*WORK TASK*: A verbatim copy is needed of the lines below from the one containing "Richtlinien i" up to and including the one containing "autoestima con emp", excluding pictures.

[Collected data entries]
= = = =
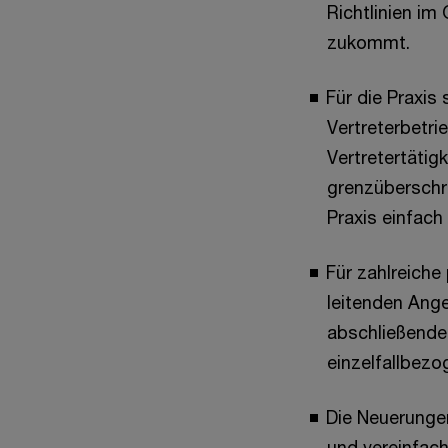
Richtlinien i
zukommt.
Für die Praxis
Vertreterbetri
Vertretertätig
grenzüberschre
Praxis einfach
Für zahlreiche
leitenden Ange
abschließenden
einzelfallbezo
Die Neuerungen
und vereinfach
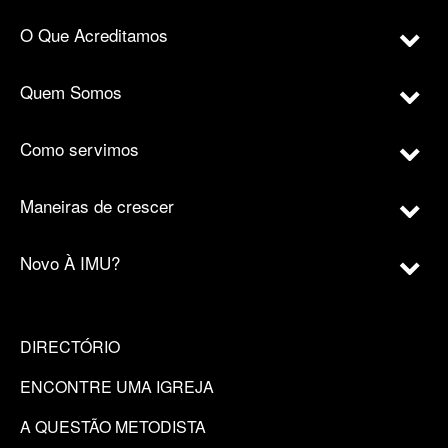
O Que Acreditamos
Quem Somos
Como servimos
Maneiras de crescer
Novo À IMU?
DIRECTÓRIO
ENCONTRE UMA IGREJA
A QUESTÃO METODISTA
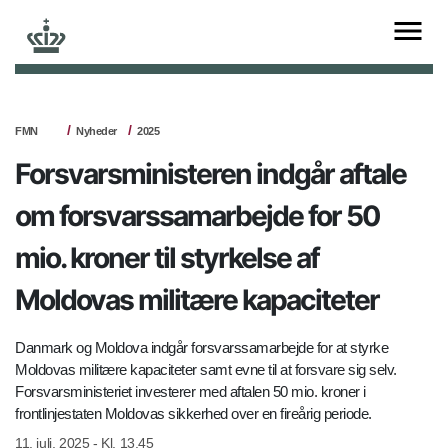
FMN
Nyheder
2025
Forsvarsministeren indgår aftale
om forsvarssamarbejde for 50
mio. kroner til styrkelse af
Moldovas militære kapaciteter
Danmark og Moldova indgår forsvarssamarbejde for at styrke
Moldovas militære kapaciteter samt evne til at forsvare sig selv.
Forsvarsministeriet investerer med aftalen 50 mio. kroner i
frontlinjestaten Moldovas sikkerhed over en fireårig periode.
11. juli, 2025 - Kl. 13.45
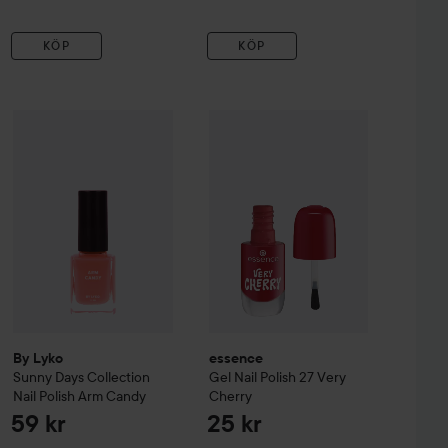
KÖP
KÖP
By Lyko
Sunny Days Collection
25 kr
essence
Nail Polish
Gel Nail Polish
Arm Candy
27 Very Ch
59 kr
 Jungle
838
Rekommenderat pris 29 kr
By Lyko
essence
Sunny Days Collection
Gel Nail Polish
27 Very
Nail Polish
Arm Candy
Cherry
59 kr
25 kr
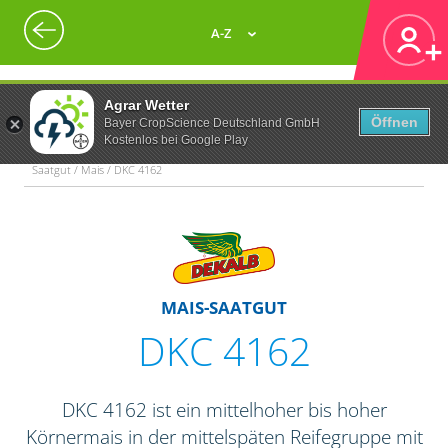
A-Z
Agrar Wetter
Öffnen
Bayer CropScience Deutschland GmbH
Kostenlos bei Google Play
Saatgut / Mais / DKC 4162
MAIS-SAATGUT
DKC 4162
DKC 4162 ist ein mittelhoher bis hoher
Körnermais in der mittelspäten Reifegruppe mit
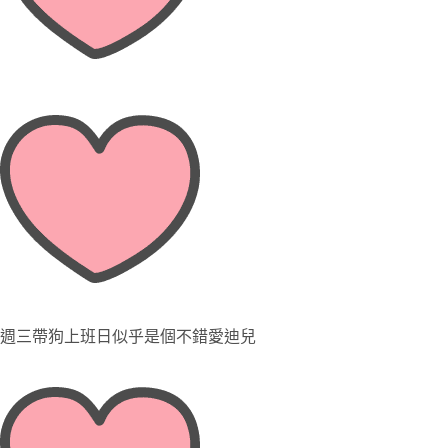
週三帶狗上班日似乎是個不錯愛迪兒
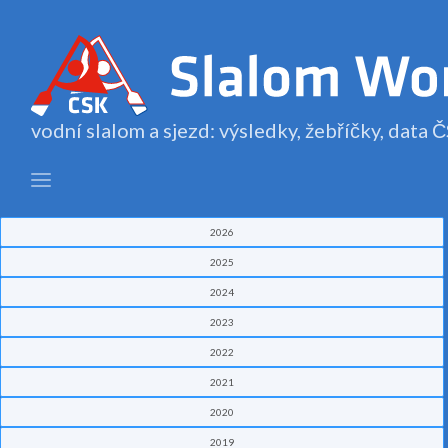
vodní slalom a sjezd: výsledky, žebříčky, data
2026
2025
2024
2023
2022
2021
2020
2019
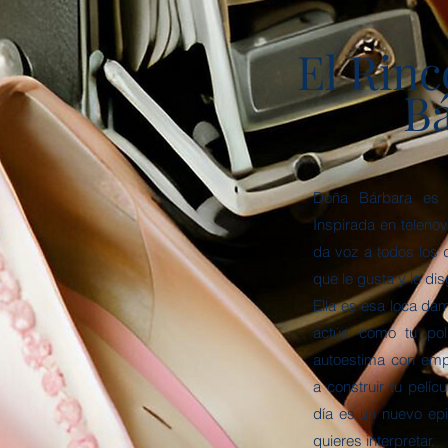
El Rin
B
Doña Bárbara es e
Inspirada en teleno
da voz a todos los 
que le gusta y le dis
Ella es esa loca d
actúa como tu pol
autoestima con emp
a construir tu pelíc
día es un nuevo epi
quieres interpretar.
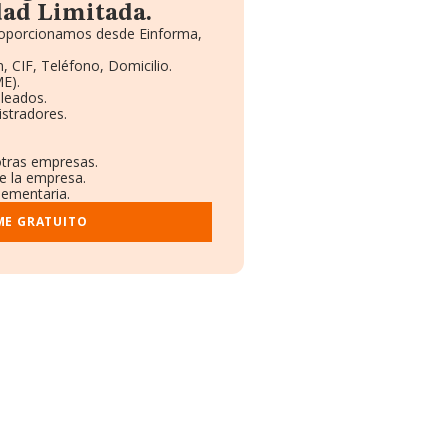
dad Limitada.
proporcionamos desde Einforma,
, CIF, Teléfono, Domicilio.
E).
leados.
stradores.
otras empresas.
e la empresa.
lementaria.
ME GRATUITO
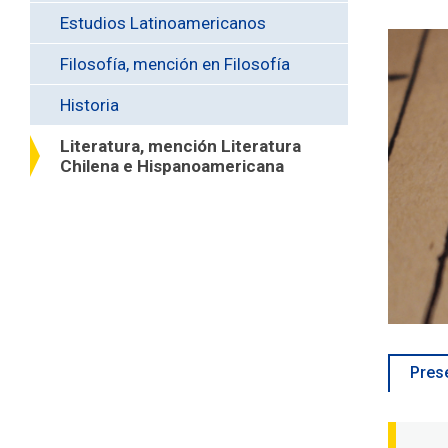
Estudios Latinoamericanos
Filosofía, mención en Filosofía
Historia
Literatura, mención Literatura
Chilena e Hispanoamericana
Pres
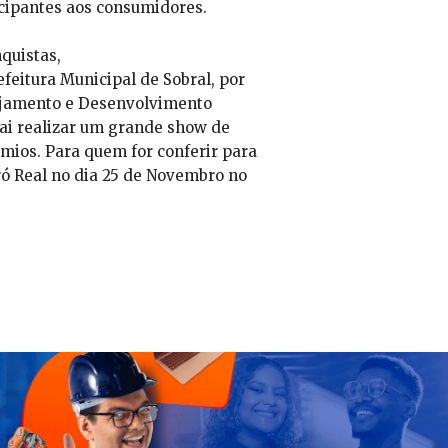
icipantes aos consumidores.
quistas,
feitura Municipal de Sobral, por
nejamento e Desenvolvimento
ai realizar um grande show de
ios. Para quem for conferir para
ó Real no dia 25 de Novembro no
= = = =
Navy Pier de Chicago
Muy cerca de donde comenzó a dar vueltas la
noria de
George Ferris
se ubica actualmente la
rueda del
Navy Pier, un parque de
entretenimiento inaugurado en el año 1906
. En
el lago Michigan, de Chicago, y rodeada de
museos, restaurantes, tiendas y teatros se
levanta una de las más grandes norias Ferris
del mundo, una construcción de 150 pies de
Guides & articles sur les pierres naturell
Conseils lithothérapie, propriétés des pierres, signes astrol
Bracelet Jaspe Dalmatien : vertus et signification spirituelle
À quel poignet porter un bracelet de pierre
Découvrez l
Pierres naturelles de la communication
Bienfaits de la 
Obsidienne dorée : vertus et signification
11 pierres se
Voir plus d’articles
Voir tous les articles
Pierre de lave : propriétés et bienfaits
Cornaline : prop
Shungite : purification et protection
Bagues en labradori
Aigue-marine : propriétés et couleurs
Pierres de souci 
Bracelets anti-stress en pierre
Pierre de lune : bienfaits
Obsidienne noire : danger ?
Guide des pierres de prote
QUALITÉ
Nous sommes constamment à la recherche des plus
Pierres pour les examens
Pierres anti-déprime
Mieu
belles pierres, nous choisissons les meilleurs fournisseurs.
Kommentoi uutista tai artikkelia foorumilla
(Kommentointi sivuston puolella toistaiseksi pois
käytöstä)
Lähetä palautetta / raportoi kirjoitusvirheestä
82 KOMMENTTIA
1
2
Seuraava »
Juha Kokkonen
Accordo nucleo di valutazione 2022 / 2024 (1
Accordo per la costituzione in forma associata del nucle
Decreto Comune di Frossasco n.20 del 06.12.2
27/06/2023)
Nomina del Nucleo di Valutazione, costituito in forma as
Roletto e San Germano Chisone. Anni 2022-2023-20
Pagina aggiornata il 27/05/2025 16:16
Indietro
= = = =
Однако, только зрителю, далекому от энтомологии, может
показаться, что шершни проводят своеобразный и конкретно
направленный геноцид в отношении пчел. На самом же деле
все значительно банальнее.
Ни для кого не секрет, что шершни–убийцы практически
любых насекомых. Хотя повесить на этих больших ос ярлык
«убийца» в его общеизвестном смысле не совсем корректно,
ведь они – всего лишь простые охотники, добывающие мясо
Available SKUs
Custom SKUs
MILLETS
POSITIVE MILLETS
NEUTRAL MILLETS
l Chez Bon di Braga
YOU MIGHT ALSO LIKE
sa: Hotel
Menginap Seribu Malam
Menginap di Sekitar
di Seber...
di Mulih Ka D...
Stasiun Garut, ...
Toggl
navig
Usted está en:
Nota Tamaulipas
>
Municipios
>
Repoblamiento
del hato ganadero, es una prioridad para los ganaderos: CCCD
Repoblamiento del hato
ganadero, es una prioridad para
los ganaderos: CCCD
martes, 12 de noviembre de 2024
= = = =
*THE ANSWER*:
Richtlinien i
zukommt.
Für die Praxis
Vertreterbetri
Vertretertätig
grenzüberschre
Praxis einfach
Für zahlreiche
leitenden Ange
abschließenden
einzelfallbezo
Die Neuerungen
und vereinfach
O Que Acreditamos
Quem Somos
Como servimos
Maneiras de crescer
Novo À IMU?
DIRECTÓRIO
ENCONTRE UMA IGREJA
A QUESTÃO METODISTA
FMN
Nyheder
2025
Forsvarsministeren indgår aftale
om forsvarssamarbejde for 50
mio. kroner til styrkelse af
Moldovas militære kapaciteter
Danmark og Moldova indgår forsvarssamarbejde for at styrke
Moldovas militære kapaciteter samt evne til at forsvare sig selv.
Forsvarsministeriet investerer med aftalen 50 mio. kroner i
frontlinjestaten Moldovas sikkerhed over en fireårig periode.
11. juli, 2025 - Kl. 13.45
KÖP
KÖP
By Lyko
Sunny Days Collection
25 kr
essence
Nail Polish
Gel Nail Polish
Arm Candy
27 Very Ch
59 kr
 Jungle
838
Rekommenderat pris 29 kr
By Lyko
essence
Sunny Days Collection
Gel Nail Polish
27 Very
Nail Polish
Arm Candy
Cherry
59 kr
25 kr
A-Z
Agrar Wetter
Öffnen
Bayer CropScience Deutschland GmbH
Kostenlos bei Google Play
Saatgut / Mais / DKC 4162
MAIS-SAATGUT
DKC 4162
DKC 4162 ist ein mittelhoher bis hoher
Körnermais in der mittelspäten Reifegruppe mit
週三帶狗上班日似乎是個不錯愛迪兒
vodní slalom a sjezd: výsledky, žebříčky, data
2026
2025
2024
2023
2022
2021
2020
2019
El Rin
B
Doña Bárbara es e
Inspirada en teleno
da voz a todos los 
que le gusta y le dis
Ella es esa loca d
actúa como tu pol
autoestima con emp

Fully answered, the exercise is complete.